Use of stochastic orders and statistical dependence in error analysis for multi-component system
Subarna Bhattacharjee, Aninda Kumar Nanda, Subhashree Patra
TL;DR
This work analyzes the incurred error in reliability measures when replacing dependent lifetimes with independent ones in multi-component series and parallel systems, focusing on multivariate exponential and Weibull models. By leveraging statistical dependence concepts and stochastic orders, the authors derive explicit relative-error expressions for a wide range of multivariate distributions (MOME, MGI, MOMW, MCW, ML, FGMW) across both series and parallel configurations, and establish sign patterns and aging implications.
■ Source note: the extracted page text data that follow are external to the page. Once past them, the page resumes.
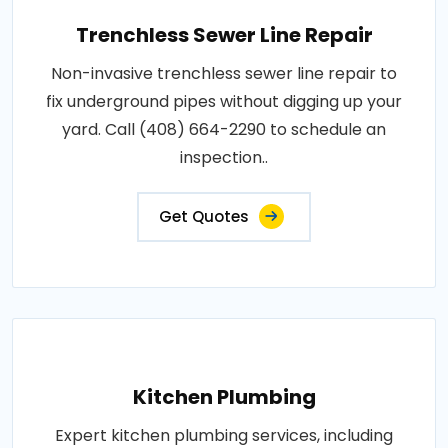
Trenchless Sewer Line Repair
Non-invasive trenchless sewer line repair to
fix underground pipes without digging up your
yard. Call (408) 664-2290 to schedule an
inspection..
Get Quotes
Kitchen Plumbing
Expert kitchen plumbing services, including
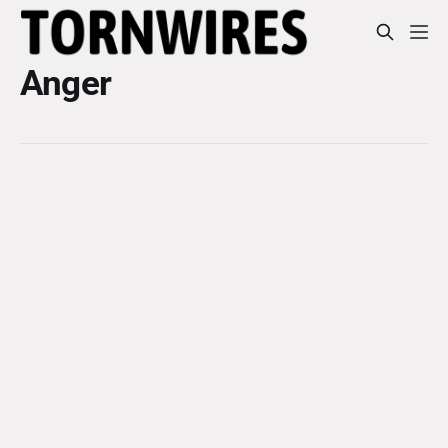
Anger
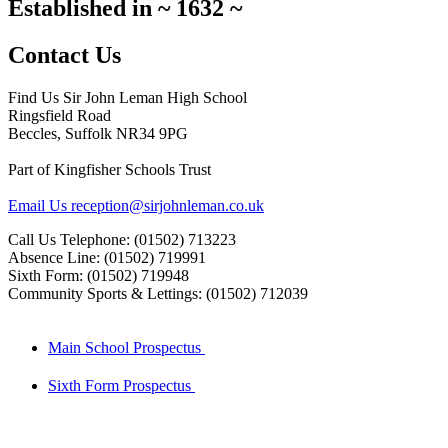
Established in
~
1632
~
Contact Us
Find Us
Sir John Leman High School
Ringsfield Road
Beccles, Suffolk NR34 9PG
Part of Kingfisher Schools Trust
Email Us
reception@sirjohnleman.co.uk
Call Us
Telephone: (01502) 713223
Absence Line: (01502) 719991
Sixth Form: (01502) 719948
Community Sports & Lettings: (01502) 712039
Main School Prospectus
Sixth Form Prospectus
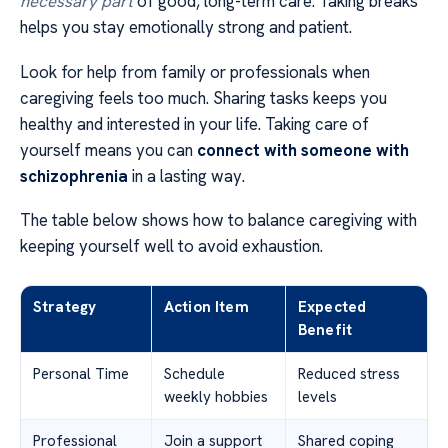
necessary part
of good, long-term care. Taking breaks
helps you stay emotionally strong and patient.
Look for help from family or professionals when
caregiving feels too much. Sharing tasks keeps you
healthy and interested in your life. Taking care of
yourself means you can
connect with someone with
schizophrenia
in a lasting way.
The table below shows how to balance caregiving with
keeping yourself well to avoid exhaustion.
Strategy
Action Item
Expected
Benefit
Personal Time
Schedule
Reduced stress
weekly hobbies
levels
Professional
Join a support
Shared coping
They connect error behavior to orders such as ST, FR, MRL, and AI, showing how dependence can lead to over- or under-estimation of survival, failure rate, and aging metrics, with practical guidance on when simple independence-based analyses may be acceptable. The paper also offers comparative analyses and a comprehensive notation framework, enabling practitioners to gauge error bounds and select appropriate multivariate dependence structures in reliability assessment. Overall, the results provide a rigorous link between dependence, stochastic orderings, and relative errors, enriching reliability theory with quantitative dependence-aware guidance for multi-component systems.
Abstract
In this paper, we analyze the relative errors that crop up in the various reliability measures due to the tacit assumption that the components are independently working associated with a $n$-component series system or a parallel system where the components are dependent and follow a well-defined multivariate Weibull or exponential distribution. We also list some important observations which the previous authors have not noted in their earlier works. In this paper, we focus on the incurred error in multi-component series and parallel systems having multivariate Weibull distributions. In the upcoming sections, we establish that the present study has relevance with stochastic orders and statistical dependence which were not previously pointed out by previous authors.